An annular disc of inner radius a and outer radius \['2a'\] is uniformly charged with uniform surface charge density \[\sigma \]. Find the potential at a distance \['a'\] from the centre at a point lying on the axis.

     

Answer 1

Hint:In order to calculate the potential at a distance from the centre at a point lying on the axis, we need to draw a figure as below to get points clearly.

Complete step-by-step answer:
     

The charge contained in the elementary ring,
\[dq = \sigma (2\pi rdr)\]
The potential due to the ring at P,
\[ = dV = \dfrac{{dq}}{{4\pi {\varepsilon _0}r\prime }}\]
The total potential at P due to the given disc V,
\[ = \smallint dV = \dfrac{1}{{4\pi {\varepsilon _0}}}\smallint \dfrac{{dq}}{r}\]
Since, \[dq = \sigma 2\pi rdr\] and \[r\prime = \sqrt {{a^2} + {r^2}} \]
\[ \Rightarrow {V_p} = \dfrac{\sigma }{{2{\varepsilon _0}}}[\sqrt {{a^2} + {r^2}} ]_{r = a}^{r = 2a} = \dfrac{\sigma }{{2{\varepsilon _0}}}a(\sqrt 5 - \sqrt 2 )\]
Thus, the answer to this question is \[\dfrac{\sigma }{{2{\varepsilon _0}}}a(\sqrt 5 - \sqrt 2 )\].

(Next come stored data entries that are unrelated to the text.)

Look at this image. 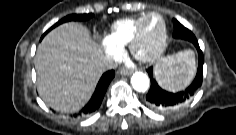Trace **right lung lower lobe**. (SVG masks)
<instances>
[{
  "label": "right lung lower lobe",
  "mask_w": 236,
  "mask_h": 135,
  "mask_svg": "<svg viewBox=\"0 0 236 135\" xmlns=\"http://www.w3.org/2000/svg\"><path fill=\"white\" fill-rule=\"evenodd\" d=\"M114 76H115V71L113 70L107 71L102 75L92 98L78 114H74L75 117L79 115L81 116V115L90 114L96 111L100 107L101 102L106 93L107 87L109 83L111 82V80L114 78Z\"/></svg>",
  "instance_id": "obj_1"
}]
</instances>
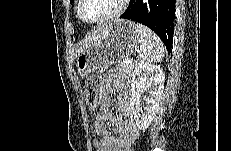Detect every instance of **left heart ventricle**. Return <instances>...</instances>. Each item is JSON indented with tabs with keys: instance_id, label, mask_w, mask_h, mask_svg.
I'll return each mask as SVG.
<instances>
[{
	"instance_id": "left-heart-ventricle-1",
	"label": "left heart ventricle",
	"mask_w": 231,
	"mask_h": 151,
	"mask_svg": "<svg viewBox=\"0 0 231 151\" xmlns=\"http://www.w3.org/2000/svg\"><path fill=\"white\" fill-rule=\"evenodd\" d=\"M121 0H85L83 13L88 19L95 20L115 12Z\"/></svg>"
}]
</instances>
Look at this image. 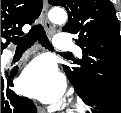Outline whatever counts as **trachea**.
Segmentation results:
<instances>
[{
  "label": "trachea",
  "instance_id": "3493384b",
  "mask_svg": "<svg viewBox=\"0 0 121 113\" xmlns=\"http://www.w3.org/2000/svg\"><path fill=\"white\" fill-rule=\"evenodd\" d=\"M45 47L46 49L53 50V47L45 33L44 27L40 24L34 25L30 32L23 37H12L10 41L17 45L18 50H26L30 48L36 41ZM69 55V52L62 53Z\"/></svg>",
  "mask_w": 121,
  "mask_h": 113
}]
</instances>
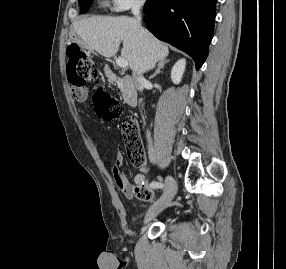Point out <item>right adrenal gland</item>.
<instances>
[{
    "label": "right adrenal gland",
    "instance_id": "1",
    "mask_svg": "<svg viewBox=\"0 0 286 269\" xmlns=\"http://www.w3.org/2000/svg\"><path fill=\"white\" fill-rule=\"evenodd\" d=\"M168 62H169V59L168 60L164 59V60L159 61L157 68H156L154 74L150 76V79L155 77L157 74H159L161 72V69H163L165 64Z\"/></svg>",
    "mask_w": 286,
    "mask_h": 269
}]
</instances>
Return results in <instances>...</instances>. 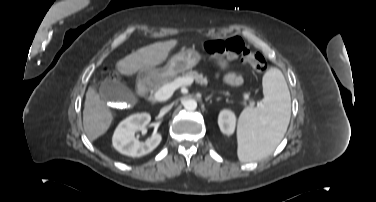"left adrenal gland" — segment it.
Wrapping results in <instances>:
<instances>
[{"label": "left adrenal gland", "mask_w": 376, "mask_h": 202, "mask_svg": "<svg viewBox=\"0 0 376 202\" xmlns=\"http://www.w3.org/2000/svg\"><path fill=\"white\" fill-rule=\"evenodd\" d=\"M205 100H206V102H207V101H210V102H212V100H211V97H210V96H209V97H207V98H206Z\"/></svg>", "instance_id": "1"}]
</instances>
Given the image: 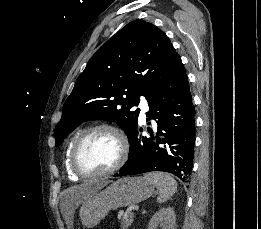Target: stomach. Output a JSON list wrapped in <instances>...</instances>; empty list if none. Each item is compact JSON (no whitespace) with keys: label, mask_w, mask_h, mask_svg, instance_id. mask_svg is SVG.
Returning <instances> with one entry per match:
<instances>
[{"label":"stomach","mask_w":261,"mask_h":229,"mask_svg":"<svg viewBox=\"0 0 261 229\" xmlns=\"http://www.w3.org/2000/svg\"><path fill=\"white\" fill-rule=\"evenodd\" d=\"M88 185H101L102 189L90 195L80 209L82 225L92 229L106 217L111 209L137 205L154 195L155 185L145 177H124L108 185V181H93Z\"/></svg>","instance_id":"1"}]
</instances>
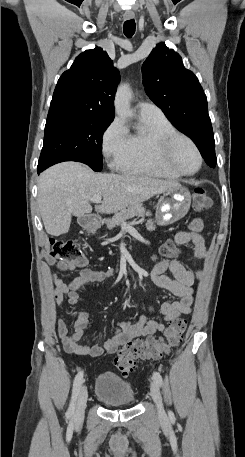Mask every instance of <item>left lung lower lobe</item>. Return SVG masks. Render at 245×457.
Wrapping results in <instances>:
<instances>
[{"instance_id": "left-lung-lower-lobe-1", "label": "left lung lower lobe", "mask_w": 245, "mask_h": 457, "mask_svg": "<svg viewBox=\"0 0 245 457\" xmlns=\"http://www.w3.org/2000/svg\"><path fill=\"white\" fill-rule=\"evenodd\" d=\"M196 145L201 152L202 157L205 162L211 166L215 167L216 165V156H215V142L213 133L206 135L200 141L196 142Z\"/></svg>"}]
</instances>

Additional Information: When the charge is uniformly distributed over the surface of the conductor, it is called Surface Charge Density or Surface Charge Distribution. It is denoted by the symbol \[{\mathbf{\sigma }}\] (sigma) symbol and the unit is \[C/{m^2}\]. It is also defined as charge/ per unit area. Mathematically surface charge density is \[{\mathbf{\sigma }} = \dfrac{{dq}}{{ds}}\] where \[dq\] is the small charge element over the small surface ds. So, the small charge on the conductor will be $dq = \sigma ds$.

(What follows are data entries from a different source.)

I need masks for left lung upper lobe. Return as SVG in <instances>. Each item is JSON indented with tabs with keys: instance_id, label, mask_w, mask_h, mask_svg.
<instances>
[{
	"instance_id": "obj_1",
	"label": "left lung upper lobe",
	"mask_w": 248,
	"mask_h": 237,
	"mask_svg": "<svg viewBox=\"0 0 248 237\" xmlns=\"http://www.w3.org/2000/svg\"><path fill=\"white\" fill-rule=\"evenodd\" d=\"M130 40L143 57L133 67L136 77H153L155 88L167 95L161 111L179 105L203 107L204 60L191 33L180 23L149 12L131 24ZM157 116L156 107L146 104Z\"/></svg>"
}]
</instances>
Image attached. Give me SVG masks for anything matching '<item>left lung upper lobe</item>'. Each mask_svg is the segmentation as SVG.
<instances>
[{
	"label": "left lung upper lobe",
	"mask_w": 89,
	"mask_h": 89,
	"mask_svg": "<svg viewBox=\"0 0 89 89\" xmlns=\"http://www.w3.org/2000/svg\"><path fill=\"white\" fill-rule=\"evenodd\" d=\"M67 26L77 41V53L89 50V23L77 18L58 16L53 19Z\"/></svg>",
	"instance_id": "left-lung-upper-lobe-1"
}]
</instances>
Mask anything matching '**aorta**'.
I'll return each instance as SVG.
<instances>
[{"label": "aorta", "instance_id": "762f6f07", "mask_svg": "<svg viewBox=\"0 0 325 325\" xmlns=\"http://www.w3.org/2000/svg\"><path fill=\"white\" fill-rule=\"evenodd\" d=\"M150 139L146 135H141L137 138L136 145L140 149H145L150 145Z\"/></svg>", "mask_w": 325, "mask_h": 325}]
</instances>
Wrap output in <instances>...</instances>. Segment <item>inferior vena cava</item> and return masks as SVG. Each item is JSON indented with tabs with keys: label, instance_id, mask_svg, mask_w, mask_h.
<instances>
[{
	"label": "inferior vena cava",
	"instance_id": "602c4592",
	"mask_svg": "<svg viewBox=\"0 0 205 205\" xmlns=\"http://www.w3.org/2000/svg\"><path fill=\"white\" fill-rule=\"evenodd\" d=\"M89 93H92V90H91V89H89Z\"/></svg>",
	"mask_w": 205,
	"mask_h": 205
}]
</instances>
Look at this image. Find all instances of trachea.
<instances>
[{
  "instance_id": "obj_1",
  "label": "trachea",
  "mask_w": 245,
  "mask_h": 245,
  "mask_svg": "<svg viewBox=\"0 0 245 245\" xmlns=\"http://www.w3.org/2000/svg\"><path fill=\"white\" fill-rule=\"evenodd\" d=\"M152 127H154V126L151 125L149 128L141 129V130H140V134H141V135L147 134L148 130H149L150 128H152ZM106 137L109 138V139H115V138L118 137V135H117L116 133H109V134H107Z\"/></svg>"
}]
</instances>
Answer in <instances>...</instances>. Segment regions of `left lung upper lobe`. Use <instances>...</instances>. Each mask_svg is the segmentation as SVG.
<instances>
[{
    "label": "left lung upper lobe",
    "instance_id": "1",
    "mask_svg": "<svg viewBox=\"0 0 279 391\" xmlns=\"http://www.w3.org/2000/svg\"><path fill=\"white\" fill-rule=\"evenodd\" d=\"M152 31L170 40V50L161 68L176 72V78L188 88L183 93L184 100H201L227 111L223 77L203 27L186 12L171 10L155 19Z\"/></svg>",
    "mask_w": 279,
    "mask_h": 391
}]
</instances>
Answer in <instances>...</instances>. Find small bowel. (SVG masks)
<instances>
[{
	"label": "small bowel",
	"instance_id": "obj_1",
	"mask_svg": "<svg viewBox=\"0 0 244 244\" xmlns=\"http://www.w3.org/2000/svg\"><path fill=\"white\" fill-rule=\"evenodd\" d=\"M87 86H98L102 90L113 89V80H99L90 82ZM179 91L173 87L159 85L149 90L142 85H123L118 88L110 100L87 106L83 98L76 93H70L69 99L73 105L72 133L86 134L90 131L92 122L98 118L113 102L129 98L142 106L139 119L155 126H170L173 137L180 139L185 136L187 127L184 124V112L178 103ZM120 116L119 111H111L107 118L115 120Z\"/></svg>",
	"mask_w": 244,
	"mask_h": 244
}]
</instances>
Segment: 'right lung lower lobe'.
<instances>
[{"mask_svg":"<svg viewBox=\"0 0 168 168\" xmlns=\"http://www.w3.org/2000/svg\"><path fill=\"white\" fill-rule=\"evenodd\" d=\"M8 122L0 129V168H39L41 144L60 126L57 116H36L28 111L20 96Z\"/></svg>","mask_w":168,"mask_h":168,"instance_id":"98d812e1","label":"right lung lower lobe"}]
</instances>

Note:While solving this question, we should be aware of the different types of formula used here. Especially surface charge density and how the different values of the variable of the formula is used from the question. The formula is modified and used here to take out the required solution for the problem given here. Different formulae is used here which must be taken into consideration while solving the question.